Instructions for the task:
Look through the lines below; wherever the word "управления" appears, copy that line.

Records for the exercise:

=== Section Start ===

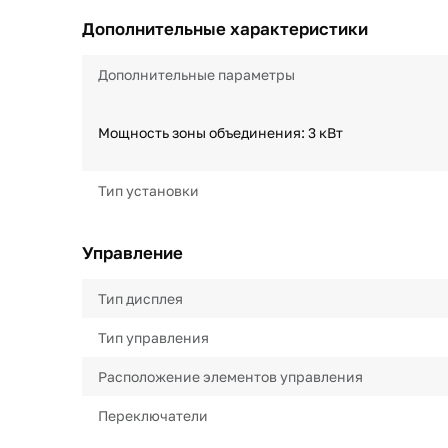
Дополнительные характеристики
Дополнительные параметры
Мощность зоны объединения: 3 кВт
Тип установки
Управление
Тип дисплея
Тип управления
Расположение элементов управления
Переключатели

=== Section End ===

Problem solution:
Тип управления
Расположение элементов управления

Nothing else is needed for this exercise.